[Collected data entries]
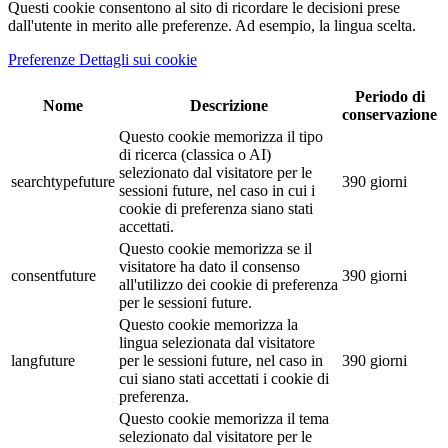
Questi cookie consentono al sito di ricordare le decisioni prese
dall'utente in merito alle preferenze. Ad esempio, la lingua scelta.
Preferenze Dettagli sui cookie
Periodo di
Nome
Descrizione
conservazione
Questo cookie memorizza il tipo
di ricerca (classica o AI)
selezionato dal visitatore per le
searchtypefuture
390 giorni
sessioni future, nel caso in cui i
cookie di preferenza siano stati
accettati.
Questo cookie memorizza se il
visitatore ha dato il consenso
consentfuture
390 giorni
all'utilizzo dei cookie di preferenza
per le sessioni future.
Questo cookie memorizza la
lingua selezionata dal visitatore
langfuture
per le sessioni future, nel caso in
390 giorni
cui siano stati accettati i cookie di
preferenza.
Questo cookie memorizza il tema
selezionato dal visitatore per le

...

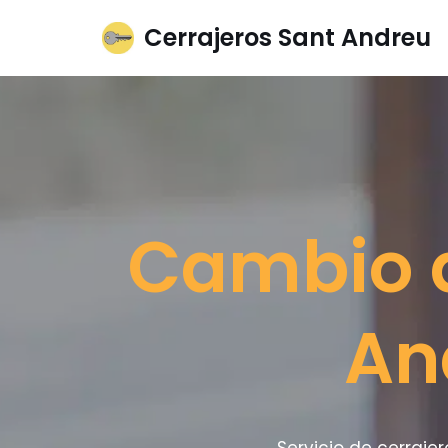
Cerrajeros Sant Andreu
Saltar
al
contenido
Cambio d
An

Directions:
Your answer should be the lines above from the one containing "Questi cookie consentono" through the one containing "cookie di preferenza siano stati", copied exactly and with both ends kept.

Written answer:
Questi cookie consentono al sito di ricordare le decisioni prese
dall'utente in merito alle preferenze. Ad esempio, la lingua scelta.
Preferenze Dettagli sui cookie
Periodo di
Nome
Descrizione
conservazione
Questo cookie memorizza il tipo
di ricerca (classica o AI)
selezionato dal visitatore per le
searchtypefuture
390 giorni
sessioni future, nel caso in cui i
cookie di preferenza siano stati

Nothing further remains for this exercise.